Triathlete Trains on the Public Dime

November 14th, 2008 by

There must be something in the smoke: a few months ago we blogged the tale of Albert Arroyo, a Boston firefighter who participated in a body building contest while collecting workers comp for an alleged disability. Well, to demonstrate that we harbor neither geographic nor gender prejudices, we tell the tale of Christina Hijjawi, a 37 year-old firefighter from San Francisco. Christina had two work-related problems: an injury to her right shoulder fighting a blaze in December 1998, which left her either off work or assigned to desk duty. Then two years ago, Hijjawi reported suffering a second injury – this one to her right thumb. The thumb problem apparently precluded the performance of her light duty assignment and put her completely out of work.
Unlike Mr. Arroyo, who turned to bodybuilding as part of his rehab effort, Christina became an endurance athlete.

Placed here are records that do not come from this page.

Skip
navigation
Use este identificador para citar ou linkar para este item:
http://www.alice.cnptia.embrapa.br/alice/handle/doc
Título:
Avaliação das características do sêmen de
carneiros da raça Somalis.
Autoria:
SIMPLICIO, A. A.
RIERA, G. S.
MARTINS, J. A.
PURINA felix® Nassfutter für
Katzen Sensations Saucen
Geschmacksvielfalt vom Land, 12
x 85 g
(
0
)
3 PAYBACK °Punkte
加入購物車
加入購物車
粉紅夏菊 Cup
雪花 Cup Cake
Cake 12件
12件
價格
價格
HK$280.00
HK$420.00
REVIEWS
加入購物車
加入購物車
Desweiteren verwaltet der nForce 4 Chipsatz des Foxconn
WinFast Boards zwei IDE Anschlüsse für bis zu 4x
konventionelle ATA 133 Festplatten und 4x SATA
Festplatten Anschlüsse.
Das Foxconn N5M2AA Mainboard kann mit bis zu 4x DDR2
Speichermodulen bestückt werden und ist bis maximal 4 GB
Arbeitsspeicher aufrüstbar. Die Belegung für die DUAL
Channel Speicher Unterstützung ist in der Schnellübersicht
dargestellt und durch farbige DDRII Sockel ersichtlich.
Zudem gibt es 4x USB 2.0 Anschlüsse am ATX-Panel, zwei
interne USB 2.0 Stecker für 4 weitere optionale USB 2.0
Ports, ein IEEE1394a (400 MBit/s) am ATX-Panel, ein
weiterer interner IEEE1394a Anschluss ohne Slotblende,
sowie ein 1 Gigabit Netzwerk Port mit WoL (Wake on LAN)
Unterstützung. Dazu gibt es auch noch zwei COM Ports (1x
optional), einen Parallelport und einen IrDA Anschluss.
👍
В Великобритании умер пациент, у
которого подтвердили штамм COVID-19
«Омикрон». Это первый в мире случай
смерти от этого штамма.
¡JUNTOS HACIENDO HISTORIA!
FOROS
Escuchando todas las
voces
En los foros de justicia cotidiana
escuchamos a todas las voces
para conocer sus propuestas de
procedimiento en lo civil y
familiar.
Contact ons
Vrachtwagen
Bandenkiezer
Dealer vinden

From 2001 to 2006, according to records on the Web site Athlinks, Hijjawi ran in no fewer than a dozen marathons. And her biography on another site shows she was taking on even bigger challenges, including the Canada 2005 Ultraman super triathlon competition – in which competitors swim 6.2 miles, ride a bike for 170 miles and run 52 miles, twice the distance of a marathon. Yikes. It took more than than 33 hours to complete the Ultraman.
In June 2006, she took part in the 50-kilometer Mount Diablo summer trail run, where participants go from the base to the summit of the 3,800-foot Contra Costa landmark and back – and then do it again. Athlinks says she clocked in at eight hours and 31 minutes. Heck, her thumb might be bothering her, but you’d have to rate her aerobic capacity as somewhat above average.
Hijjawi’s attorney, Christopher Shea, cautions us from jumping to conclusions. “There’s a big difference between competing in a triathlon and running into a burning building with a 150-pound hose.” Good point. Just because she can run up a mountain- twice – doesn’t mean she can perform the essential functions of a firefighter (including sitting at a desk on light duty).
Paging Dr. Feelgood
Lurking in the shadows of these two dubious disability claims lies the medical profession: somewhere along the line a doctor certified – and recertified – that Hijjawi was unable to perform even light-duty work. This diagnosis was blindly accepted by Christina’s employer, the San Francisco fire department, which failed to manage her back to productive employment.
So let’s apportion blame where it belongs: to employees with impressive physical capacities who simply don’t like their jobs; to doctors who fail to look closely at the medical evidence right before their eyes; to unions who protect and coddle unscrupulous members; and to employers who drop the ball as soon as an employee becomes “disabled.”
Taxpayers foot the (substantial) bills for the unproductive lifestyles favored by Arroyo and Hijjawi. In these trying times, we need a much higher level of accountability – starting with the President of the United States and moving down to the public servants who patrol our streets, collect our trash, respond to emergencies and teach our children. They are all our employees and we need to make sure they are performing their jobs to the highest standards.